#### [Problem]
Which lines of the data below include the string "pour"? Return each of them.

#### [Records provided]
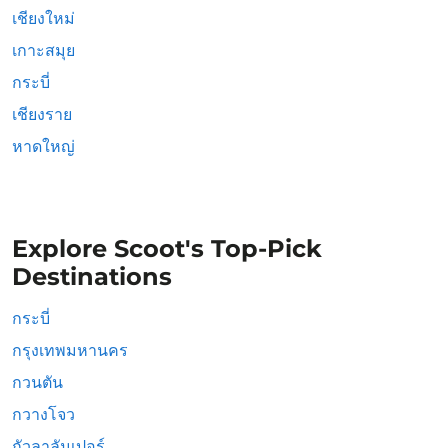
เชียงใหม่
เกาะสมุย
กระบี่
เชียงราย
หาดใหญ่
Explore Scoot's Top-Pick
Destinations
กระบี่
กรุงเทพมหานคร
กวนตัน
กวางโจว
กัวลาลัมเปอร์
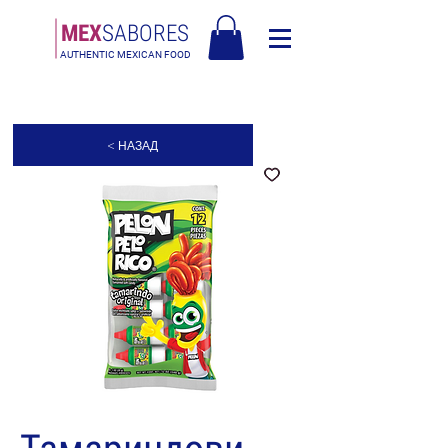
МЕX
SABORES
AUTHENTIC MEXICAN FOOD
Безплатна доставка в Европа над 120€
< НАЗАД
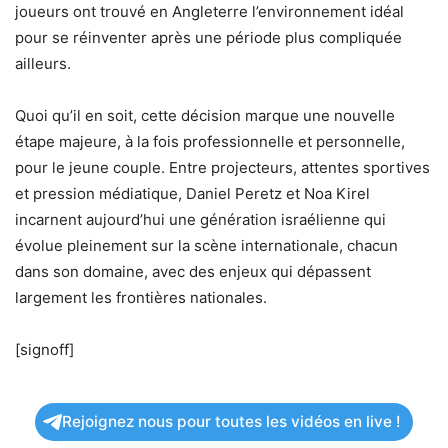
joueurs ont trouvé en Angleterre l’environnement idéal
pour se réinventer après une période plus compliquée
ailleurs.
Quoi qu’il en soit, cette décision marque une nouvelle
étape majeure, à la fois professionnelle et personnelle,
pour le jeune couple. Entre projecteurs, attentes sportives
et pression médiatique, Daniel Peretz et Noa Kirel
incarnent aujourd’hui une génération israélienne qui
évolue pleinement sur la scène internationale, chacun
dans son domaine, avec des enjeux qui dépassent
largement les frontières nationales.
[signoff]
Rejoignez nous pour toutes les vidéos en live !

#### [Expected answer]
pour se réinventer après une période plus compliquée
pour le jeune couple. Entre projecteurs, attentes sportives
Rejoignez nous pour toutes les vidéos en live !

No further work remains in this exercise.